From time to time, we all face the same problem - data analysis. How to find useful information in a shapeless mass of data. This is quite a typical problem, when we face retrofit from spreadsheet-like data storage.
Source: https://www.solidswiki.com/index.php?title=Sieving
Importing into relational database is quite easy, but then data quality and queryability is usually very low.
I have faced the exact same problem recently. In my case it was analyzing feedback responses. Essentially, there was substantial quantity (50k
) of entries that was mainly plain text.
Look into your data
My first step was to look into data itself, just a brief look around to gather as much knowledge as possible about the nature of data I was going to work with. Quality, typical typos, data types, points of interests - anything that would be advantageous during further phases of work.
During this phase I have found a few interesting facts:
- entries were written without any spell-check,
- data structure was tree-like rather than table-like,
- data was contextually redundant, but plain text analysis would not show it.
This was really great, to start with a naked-eye analysis. Human pattern recognition software is quite fast to spot those things.
Importing data
As usual, I had limited time for this exercise. My idea was to use text data mining as a set of techniques for data processing and data modeling.

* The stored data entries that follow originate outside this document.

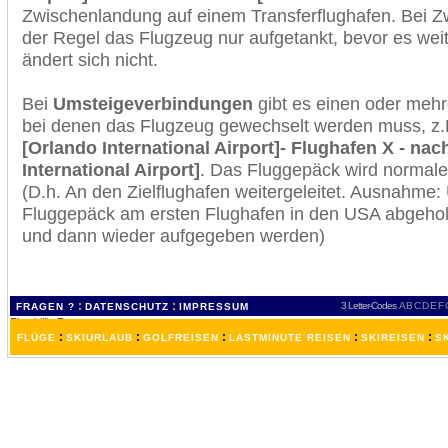
Zwischenlandung auf einem Transferflughafen. Bei Z
der Regel das Flugzeug nur aufgetankt, bevor es wei
ändert sich nicht.
Bei
Umsteigeverbindungen
gibt es einen oder meh
bei denen das Flugzeug gewechselt werden muss, z
[Orlando International Airport]- Flughafen X - na
International Airport]
. Das Fluggepäck wird normale
(D.h. An den Zielflughafen weitergeleitet. Ausnahme
Fluggepäck am ersten Flughafen in den USA abgeholt
und dann wieder aufgegeben werden)
:
:
3 Letter-Codes
A
B
C
D
E
F
FRAGEN ?
DATENSCHUTZ
IMPRESSUM
:
:
:
:
:
FLÜGE
SKIURLAUB
GOLFREISEN
LASTMINUTE REISEN
SKIREISEN
S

Due to data specificity (tree-likeliness) I have started with importing data to MongoDB using mongoimport
from CSV text file.
mongoimport -d misc-data -c <collenction-name> --type csv --file <filename.csv> --headerline
This gave me he ability to query data using find
function with some basic filters and projections, because not all data was interesting from my point of view.

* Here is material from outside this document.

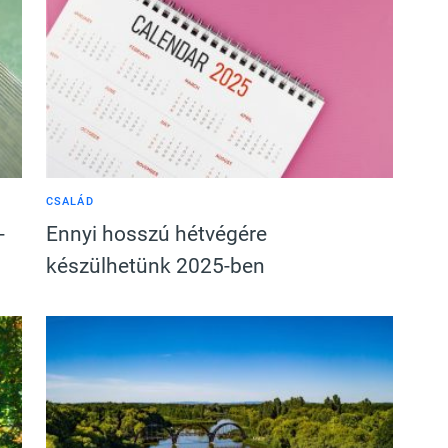
CSALÁD
-
Ennyi hosszú hétvégére
készülhetünk 2025-ben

db.getCollection('collection-name').find({<some filters here>},{ <some projection here>}).map( function(u) { return u["Some prop"]; } )
Next step was to clean up data entries. This was more like data exploration using node REPL
rather than carefully designed approach. But overall it came pretty nicely.
I have decided that, as the end result I need to have plain statistic data about usage of some keywords, based on a structural model.
Cleaning up the mess
I have started with each entry as a single entity ( with .reduce()
) and then applied regex
-es to remove urls, white spaces and other non-important parts.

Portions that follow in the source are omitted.